Rebell im Colahinterland
"Im
Juli 1985 wird Das Schlangenmaul ausgeliefert.
Ullstein druckt von der ersten Auflage – im Hardcover –
30.000 Exemplare. Die Filmrechte sind bereits verkauft. Drei
Monate später wird nachgedruckt. Jörg Fauser ist nun nicht
mehr Kultautor und Ex-Junkie, er ist jetzt als
Schriftsteller eine etablierte Größe. In seiner Direktheit,
doppelt gebrannt und ohne Umschweife erzählt, ist Das
Schlangenmaul fast das Gegenteil von Der Schneemann".
(Matthias Penzel und Ambros Waibel 2004) |
Zum
60. Geburtstag widmete sich die Berliner Sängerin Christiane
RÖSINGER, die mit ihrer Band Britta gerade den
Unterschied zwischen Unterschicht und Bohème ausgelotet hat,
Jörg FAUSER als Autor von Männerromanen. Der typische
FAUSER-Leser der 1980er Jahre galt ihr als einsamer Wolf,
der gerne schweigend allein am Tresen saß, in der Stadt lebte
und zwischen 25 und 35 Jahre alt war. Er war also ein Angehöriger der
Single-Generation
.
Coole Jungs
"Den
Jörg-Fauser-Leser traf man nicht an der Uni. Die Hochschule
war ihm zu vertrocknet, zu hierarchisch, zu theoretisch, zu
wenig underground, zu wenig dran am Leben."

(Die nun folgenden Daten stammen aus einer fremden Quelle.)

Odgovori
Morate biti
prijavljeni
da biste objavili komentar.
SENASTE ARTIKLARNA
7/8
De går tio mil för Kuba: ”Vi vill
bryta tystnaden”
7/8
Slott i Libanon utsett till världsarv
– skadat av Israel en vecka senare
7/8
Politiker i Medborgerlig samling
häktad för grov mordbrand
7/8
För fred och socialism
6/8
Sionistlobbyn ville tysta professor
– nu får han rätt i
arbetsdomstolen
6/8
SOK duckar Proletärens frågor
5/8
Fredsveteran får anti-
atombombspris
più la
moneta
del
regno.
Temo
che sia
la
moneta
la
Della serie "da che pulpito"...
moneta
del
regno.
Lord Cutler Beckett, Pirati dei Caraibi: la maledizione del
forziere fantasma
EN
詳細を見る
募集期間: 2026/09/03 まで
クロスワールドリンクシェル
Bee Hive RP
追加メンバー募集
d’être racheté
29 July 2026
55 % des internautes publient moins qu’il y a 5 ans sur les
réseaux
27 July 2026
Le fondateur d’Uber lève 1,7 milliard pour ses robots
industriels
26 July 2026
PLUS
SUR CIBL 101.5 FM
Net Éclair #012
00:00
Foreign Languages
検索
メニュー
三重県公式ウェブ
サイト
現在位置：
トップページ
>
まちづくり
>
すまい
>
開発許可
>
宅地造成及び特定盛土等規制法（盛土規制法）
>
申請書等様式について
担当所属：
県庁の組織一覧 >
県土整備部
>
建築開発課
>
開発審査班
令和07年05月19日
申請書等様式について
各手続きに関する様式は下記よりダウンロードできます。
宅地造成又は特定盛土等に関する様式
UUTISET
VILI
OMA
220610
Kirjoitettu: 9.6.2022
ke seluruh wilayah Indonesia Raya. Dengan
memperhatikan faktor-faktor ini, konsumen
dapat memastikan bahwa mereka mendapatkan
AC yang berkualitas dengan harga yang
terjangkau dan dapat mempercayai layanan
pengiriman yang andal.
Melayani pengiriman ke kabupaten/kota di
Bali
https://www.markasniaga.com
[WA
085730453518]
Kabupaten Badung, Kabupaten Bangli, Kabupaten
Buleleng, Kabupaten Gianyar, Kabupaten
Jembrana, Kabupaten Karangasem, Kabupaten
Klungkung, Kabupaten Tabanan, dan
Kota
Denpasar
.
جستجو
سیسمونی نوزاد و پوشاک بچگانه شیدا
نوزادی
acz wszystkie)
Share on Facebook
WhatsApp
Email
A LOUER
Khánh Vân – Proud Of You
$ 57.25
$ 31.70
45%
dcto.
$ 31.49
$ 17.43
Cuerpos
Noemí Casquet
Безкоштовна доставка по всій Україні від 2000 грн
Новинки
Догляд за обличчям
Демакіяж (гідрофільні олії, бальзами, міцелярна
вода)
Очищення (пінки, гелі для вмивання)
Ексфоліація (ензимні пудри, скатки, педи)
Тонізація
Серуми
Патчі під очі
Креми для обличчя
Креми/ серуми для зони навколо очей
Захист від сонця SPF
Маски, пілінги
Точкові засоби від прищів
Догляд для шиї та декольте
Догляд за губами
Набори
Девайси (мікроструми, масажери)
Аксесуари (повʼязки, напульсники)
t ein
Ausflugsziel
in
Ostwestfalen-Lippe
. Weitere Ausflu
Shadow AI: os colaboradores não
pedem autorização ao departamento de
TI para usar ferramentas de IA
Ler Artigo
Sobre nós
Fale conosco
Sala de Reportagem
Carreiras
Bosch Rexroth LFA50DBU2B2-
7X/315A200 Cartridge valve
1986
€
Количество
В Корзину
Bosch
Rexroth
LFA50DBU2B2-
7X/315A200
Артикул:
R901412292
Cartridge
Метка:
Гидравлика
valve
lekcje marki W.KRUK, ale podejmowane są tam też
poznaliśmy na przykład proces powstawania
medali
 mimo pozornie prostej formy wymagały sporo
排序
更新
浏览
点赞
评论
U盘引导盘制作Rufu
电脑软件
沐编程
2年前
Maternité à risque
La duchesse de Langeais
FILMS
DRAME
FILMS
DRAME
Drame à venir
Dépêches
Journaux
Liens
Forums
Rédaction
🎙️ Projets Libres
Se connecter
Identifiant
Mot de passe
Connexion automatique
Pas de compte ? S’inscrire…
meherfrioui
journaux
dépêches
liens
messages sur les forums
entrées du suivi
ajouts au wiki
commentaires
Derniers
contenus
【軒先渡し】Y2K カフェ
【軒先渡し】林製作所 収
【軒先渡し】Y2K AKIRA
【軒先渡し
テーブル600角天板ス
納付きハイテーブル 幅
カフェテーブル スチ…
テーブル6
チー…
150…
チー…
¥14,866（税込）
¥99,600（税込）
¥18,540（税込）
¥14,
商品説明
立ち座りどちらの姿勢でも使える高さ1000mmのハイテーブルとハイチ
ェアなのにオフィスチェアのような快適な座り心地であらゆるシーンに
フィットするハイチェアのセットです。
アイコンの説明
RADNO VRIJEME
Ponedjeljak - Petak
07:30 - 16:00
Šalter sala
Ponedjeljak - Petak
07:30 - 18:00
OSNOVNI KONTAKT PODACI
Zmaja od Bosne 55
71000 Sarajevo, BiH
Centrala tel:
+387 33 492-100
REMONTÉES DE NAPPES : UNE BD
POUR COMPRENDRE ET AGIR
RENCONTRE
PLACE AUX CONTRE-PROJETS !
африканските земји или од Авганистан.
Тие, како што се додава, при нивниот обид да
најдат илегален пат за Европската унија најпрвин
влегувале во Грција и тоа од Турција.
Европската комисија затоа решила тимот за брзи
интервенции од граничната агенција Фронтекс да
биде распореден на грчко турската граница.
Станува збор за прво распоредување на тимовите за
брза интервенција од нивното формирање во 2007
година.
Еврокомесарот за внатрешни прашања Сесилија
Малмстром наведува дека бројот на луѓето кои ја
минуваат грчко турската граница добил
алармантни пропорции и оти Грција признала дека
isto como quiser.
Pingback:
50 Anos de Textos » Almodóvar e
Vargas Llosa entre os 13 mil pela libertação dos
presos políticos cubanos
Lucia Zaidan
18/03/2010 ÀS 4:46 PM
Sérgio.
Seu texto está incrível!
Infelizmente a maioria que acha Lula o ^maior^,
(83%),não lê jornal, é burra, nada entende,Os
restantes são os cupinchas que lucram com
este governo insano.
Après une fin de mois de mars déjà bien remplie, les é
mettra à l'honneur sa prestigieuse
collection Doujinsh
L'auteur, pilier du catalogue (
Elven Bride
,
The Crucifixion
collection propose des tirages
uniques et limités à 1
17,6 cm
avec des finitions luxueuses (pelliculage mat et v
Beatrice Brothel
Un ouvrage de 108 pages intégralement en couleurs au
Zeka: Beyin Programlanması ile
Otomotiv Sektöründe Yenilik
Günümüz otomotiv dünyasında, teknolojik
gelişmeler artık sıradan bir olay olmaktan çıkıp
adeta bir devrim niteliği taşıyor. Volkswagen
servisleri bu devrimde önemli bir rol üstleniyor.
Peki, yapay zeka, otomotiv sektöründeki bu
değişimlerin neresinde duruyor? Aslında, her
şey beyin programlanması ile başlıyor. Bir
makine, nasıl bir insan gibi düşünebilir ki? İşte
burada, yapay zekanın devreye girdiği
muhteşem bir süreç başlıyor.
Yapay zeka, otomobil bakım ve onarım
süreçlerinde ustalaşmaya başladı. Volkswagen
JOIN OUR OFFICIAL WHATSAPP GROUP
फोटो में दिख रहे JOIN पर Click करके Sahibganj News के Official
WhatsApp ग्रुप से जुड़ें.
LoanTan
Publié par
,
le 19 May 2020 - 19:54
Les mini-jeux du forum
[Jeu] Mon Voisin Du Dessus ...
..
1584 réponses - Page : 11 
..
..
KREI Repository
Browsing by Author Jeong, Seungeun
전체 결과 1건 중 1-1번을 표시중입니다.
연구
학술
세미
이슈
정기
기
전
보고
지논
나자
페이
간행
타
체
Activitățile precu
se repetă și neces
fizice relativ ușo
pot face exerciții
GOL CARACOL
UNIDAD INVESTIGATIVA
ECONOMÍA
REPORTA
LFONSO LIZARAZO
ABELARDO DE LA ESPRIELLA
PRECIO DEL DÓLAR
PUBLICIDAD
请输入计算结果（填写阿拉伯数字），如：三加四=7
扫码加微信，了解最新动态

(Tagesspiegel vom 11.07.2004) |
Was
für die 1980er Jahre galt, die RÖSINGER ins Auge gefasst hat, das
gilt für die letzten Jahre immer weniger. Die Generation Golf
hat Jörg FAUSER für sich entdeckt. Noch immer sind es männliche
Städter, aber längst hat der popkulturelle
Individualisierungsschub seit Mitte der 1980er Jahre FAUSER
auch an den Universitäten salonfähig gemacht. Aus Sicht von
Matthias PENZEL ist FAUSER jedoch im Vergleich zu
Generationsgenossen wie Rolf-Dieter BRINKMANN immer noch
unterbewertet.
Der
Soziologe Gerhard SCHULZE hat in seinem Buch Die
Erlebnisgesellschaft (1992) diesen kulturellen
Individualisierungsschub vermessen. Das Milieu, das FAUSER mit
seinen Romanen ansprach, nennt SCHULZE Integrationsmilieu,
denn es scherte sich nicht um die Grenzen von Hoch- und
Trivialliteratur, sondern liebte die gelungene Synthese. Nicht
zuletzt Benjamin von STUCKRAD-BARRE, der mit Soloalbum einen
eigenen Männerroman geschrieben hat, hat Jörg FAUSER für seine
Generation neu entdeckt. Bereits 1997 hat er für die taz
eine Hommage verfasst, in der er den Männerroman-Schreiber und
sein männliches Publikum charakterisierte.
Der Männerroman-Schreiber
"Vornehmlich
Männer schrieben über Fauser, und er schrieb nur über Männer
- das Wasser bis zum Hals, das Glas in der Hand und die Bank
im Nacken. »Das ist die einzige Welt, die ich kenne«,
erklärte er einmal, warum seine Frauenrollen nur als
Reflektoren zur genaueren Definition der männlichen
Charaktere taugen."
(TAZ vom 17.07.1997) |
Betrachtet man die
Schriftsteller der Post-68er-Generationen, die zurzeit als
Männerromanautoren firmieren, dann reicht das Spektrum vom
erfolgreichen Briten Nick HORNBY, der 1995 mit High Fidelity
den Boom der neuen Männerliteratur begründete, bis zu Sven
REGENER, der mit seiner bislang unvollendeten
Frank-Lehmann-Trilogie erfolgreich war. Daneben
existieren mit Frank GOOSEN ("Liegen lernen") und Daniel BIELENSTEIN ("Die Frau fürs Leben") auch Angehörige der
Generation Golf, die als Männerromanschreiber tituliert
werden. Männerliteratur - das ist meist abwertend gemeint, aber
FAUSER ist im besten Sinne ein Männerroman-Schreiber.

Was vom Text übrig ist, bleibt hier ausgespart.